On July 29th, a record 3.6 million British viewers tuned in for the live finale of reality-show-become-social-institution Love Island’s fifth season. That’s just over 5 percent of the U.K.’s population.
Last week in the U.S., meanwhile, just 2.5 million saw the finale of the U.S. reboot’s first season, according to recently-released Nielsen figures. (For comparison’s sake, that’s closer to 0.75 of the American populace.)
If you weren’t one of those viewers, a quick primer: Love Island’s Big Brother-meets-Bachelor premise involves abandoning a group of tanned, toned and glamorous young people in a luxury villa. There, they must “couple up” or risk being kicked off the show. With a heady combination of sex, scheming, and glistening suntans, the show has won legions of fans worldwide; the format has been bought and re-produced in countries across the globe, including Australia, Finland, Germany and Sweden, before debuting on CBS for a stateside audience this summer.
CBS bookmarked primetime time-slots five nights a week for Love Island — a major commitment for the network, even amid the slower summer season. And, in many respects, a big risk too.
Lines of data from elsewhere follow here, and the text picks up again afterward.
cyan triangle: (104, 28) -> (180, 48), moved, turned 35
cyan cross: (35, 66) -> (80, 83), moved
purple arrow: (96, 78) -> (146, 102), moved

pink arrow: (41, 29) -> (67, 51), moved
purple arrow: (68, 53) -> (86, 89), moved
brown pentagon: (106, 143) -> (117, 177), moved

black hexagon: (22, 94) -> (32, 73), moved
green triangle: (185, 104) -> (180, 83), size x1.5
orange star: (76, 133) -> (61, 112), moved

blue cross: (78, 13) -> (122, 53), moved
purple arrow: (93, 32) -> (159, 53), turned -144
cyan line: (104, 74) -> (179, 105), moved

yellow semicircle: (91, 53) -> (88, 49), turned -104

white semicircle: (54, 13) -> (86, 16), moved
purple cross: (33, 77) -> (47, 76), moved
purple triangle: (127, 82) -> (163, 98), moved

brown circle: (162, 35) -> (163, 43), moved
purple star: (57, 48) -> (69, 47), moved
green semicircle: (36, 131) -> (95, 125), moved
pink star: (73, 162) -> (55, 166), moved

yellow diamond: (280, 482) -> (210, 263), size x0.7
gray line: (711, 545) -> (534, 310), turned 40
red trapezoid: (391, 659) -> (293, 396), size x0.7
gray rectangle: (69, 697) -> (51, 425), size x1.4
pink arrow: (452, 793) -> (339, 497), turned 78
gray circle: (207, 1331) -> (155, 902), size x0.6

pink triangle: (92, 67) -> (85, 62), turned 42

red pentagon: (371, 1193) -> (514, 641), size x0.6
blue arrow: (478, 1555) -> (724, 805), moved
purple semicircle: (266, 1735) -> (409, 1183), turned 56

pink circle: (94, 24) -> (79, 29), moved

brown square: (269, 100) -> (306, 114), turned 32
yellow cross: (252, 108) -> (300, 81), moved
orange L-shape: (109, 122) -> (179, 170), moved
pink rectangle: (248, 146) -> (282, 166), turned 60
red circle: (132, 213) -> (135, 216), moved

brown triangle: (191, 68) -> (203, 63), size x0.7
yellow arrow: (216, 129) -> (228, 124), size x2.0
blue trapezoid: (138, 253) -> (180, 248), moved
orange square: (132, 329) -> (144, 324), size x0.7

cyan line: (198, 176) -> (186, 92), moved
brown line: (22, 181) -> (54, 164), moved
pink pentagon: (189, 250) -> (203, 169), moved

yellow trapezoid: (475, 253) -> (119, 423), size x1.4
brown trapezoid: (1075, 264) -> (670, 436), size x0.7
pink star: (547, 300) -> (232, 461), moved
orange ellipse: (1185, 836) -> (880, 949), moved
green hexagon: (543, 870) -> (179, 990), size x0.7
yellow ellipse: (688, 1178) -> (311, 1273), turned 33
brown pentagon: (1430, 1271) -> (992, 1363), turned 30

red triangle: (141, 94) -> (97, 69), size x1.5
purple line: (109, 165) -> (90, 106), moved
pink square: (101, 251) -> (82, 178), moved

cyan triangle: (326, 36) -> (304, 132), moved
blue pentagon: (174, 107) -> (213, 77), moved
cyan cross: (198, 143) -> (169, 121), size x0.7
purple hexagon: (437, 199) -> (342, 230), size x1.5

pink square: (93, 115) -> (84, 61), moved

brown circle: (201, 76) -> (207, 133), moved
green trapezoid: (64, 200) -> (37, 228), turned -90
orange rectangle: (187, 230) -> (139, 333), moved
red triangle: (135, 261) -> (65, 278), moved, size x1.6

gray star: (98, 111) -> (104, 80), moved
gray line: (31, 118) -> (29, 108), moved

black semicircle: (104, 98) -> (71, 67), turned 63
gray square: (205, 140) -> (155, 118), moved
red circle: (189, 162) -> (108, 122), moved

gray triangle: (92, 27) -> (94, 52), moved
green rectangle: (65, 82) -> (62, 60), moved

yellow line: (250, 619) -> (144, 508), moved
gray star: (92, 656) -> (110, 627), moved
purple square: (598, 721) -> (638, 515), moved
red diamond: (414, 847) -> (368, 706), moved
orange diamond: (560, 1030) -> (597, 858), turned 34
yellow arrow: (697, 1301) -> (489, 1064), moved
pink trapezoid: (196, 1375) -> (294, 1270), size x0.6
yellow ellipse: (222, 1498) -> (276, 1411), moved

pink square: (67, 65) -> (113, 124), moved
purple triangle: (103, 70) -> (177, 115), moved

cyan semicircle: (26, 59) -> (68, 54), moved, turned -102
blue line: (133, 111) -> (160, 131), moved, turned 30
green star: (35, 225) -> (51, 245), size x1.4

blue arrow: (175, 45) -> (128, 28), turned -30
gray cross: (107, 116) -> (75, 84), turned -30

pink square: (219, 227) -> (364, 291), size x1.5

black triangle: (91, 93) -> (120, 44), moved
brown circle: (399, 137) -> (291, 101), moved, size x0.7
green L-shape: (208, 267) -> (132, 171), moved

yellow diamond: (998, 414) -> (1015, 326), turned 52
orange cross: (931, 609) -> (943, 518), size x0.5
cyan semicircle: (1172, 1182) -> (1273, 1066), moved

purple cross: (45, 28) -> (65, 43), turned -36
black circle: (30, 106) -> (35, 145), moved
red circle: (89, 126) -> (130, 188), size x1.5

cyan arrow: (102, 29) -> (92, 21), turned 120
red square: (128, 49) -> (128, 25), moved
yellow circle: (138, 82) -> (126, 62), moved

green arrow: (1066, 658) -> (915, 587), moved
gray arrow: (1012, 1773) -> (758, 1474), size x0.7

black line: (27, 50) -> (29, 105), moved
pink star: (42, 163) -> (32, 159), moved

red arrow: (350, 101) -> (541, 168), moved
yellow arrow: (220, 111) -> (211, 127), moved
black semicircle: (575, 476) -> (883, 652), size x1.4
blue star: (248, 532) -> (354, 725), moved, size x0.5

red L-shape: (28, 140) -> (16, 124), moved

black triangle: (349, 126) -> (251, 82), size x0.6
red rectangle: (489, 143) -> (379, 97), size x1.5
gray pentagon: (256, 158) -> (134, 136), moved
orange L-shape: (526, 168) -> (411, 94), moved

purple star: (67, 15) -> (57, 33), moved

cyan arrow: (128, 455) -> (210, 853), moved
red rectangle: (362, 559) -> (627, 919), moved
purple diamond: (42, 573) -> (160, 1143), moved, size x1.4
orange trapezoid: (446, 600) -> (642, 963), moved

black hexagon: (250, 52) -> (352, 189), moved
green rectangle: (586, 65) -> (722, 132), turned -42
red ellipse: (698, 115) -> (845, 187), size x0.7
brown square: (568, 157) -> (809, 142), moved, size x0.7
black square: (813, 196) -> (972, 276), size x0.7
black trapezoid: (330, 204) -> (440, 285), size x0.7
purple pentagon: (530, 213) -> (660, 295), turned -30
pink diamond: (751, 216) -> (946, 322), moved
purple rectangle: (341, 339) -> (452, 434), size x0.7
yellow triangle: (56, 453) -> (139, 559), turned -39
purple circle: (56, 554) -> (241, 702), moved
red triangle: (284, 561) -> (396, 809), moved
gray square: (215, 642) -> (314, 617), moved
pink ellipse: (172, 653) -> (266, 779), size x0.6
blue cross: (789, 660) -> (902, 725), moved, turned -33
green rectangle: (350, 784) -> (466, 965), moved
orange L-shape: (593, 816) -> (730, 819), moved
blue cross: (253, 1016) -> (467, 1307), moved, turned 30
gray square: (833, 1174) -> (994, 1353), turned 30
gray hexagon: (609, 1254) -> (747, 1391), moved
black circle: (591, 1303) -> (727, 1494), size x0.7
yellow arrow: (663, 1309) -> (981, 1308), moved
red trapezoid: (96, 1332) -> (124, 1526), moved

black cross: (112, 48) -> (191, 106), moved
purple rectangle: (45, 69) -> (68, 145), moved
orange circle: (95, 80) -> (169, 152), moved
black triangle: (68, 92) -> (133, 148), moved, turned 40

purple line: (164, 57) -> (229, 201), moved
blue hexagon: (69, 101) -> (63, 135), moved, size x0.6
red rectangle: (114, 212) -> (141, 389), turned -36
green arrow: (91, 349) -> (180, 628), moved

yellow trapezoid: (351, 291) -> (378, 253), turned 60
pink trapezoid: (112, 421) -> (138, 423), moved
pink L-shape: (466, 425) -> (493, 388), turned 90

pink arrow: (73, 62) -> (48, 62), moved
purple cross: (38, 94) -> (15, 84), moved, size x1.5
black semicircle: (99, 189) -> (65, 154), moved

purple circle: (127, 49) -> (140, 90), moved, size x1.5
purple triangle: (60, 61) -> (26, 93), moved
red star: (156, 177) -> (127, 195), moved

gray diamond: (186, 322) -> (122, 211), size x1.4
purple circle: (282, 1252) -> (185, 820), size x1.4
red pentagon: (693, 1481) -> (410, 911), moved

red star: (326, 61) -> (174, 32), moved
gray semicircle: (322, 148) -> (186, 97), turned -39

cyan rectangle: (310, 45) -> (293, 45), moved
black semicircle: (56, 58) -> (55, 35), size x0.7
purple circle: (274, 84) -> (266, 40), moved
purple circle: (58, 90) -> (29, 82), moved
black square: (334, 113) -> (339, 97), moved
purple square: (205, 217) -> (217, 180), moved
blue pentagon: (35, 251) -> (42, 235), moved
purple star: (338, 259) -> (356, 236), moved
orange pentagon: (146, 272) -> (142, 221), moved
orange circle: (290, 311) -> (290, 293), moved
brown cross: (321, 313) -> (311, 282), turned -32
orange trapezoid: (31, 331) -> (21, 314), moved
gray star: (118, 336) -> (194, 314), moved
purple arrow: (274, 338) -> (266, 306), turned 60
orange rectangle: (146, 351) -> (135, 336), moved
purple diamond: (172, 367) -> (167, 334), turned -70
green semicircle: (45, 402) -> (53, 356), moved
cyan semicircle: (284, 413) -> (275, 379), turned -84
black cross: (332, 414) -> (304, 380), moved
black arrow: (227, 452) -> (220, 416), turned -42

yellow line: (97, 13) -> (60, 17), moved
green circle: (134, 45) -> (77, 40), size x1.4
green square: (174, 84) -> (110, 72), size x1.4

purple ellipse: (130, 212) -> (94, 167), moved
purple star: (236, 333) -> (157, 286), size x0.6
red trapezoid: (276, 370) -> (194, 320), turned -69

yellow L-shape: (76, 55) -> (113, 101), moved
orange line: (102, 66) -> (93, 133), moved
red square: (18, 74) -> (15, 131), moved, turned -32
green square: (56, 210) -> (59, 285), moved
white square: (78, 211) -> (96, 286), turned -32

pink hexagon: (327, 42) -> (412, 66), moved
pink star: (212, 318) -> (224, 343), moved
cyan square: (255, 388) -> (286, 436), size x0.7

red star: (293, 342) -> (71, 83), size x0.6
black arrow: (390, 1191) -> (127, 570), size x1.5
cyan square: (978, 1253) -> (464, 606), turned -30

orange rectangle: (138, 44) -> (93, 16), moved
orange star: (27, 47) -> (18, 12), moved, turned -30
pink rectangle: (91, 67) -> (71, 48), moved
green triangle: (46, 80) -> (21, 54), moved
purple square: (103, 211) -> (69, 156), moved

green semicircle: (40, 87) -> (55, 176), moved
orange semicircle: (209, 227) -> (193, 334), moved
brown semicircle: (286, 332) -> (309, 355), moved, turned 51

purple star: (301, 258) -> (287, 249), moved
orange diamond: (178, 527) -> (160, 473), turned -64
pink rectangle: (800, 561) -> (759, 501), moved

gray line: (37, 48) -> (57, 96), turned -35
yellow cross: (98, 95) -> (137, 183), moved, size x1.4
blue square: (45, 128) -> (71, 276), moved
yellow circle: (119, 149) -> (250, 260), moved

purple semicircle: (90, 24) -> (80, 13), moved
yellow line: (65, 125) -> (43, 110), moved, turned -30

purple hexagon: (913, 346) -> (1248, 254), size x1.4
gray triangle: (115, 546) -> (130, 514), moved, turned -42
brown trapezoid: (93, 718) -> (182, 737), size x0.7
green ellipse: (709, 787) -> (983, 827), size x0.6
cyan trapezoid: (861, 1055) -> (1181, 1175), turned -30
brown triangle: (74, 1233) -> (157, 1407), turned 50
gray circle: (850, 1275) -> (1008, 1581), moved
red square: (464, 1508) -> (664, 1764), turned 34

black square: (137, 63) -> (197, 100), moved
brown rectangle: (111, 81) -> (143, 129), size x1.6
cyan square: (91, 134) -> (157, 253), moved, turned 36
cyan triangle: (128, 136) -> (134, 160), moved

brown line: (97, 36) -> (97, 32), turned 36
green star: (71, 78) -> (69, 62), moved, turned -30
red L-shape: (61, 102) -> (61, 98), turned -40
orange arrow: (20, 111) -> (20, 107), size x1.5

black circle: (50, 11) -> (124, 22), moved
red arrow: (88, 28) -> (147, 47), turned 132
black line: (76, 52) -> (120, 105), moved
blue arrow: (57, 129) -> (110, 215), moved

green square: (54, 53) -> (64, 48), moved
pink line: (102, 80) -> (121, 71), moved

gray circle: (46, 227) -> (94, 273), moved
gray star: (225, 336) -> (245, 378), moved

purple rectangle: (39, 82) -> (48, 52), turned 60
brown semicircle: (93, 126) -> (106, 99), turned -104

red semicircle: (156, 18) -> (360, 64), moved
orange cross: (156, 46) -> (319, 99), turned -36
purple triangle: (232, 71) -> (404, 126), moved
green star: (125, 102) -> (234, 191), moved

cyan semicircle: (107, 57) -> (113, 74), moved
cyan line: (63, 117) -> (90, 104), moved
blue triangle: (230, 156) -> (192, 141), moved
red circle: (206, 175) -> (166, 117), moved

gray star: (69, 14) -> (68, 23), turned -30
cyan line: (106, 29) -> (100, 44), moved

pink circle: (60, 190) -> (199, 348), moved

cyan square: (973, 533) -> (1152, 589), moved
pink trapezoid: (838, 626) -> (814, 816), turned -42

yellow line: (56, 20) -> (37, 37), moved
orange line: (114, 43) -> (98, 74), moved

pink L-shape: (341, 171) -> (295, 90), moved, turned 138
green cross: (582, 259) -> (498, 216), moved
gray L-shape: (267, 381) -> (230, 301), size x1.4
The show followed in the fast-fading footsteps of Fox’s flop Paradise Hotel reboot. Like an increasing majority of new U.S. dating shows, Paradise Hotel failed to gain traction in a broadcasting space dominated by The Bachelor franchise, and was canceled after only four episodes. (Perhaps notably, the Bachelor behemoth never took off in the U.K.)
Love Island didn’t suffer quite the same fate, but its ratings were consistently tepid. The show premiered to just 2.6 million viewers, and averaged closer to the 2 million mark in the following weeks, despite aggressive promotion on other CBS shows and across social media.
“CBS ordered Love Island to try something bold and different,” a CBS spokesperson tells TIME. The first weeks of episodes apparently saw a “significant” increase in millennial female viewers, the spokesperson adds. The show has at times won its time-slot specific to that demographic (though Neilsen ratings for the 18-49 demographic as a whole remained stagnant).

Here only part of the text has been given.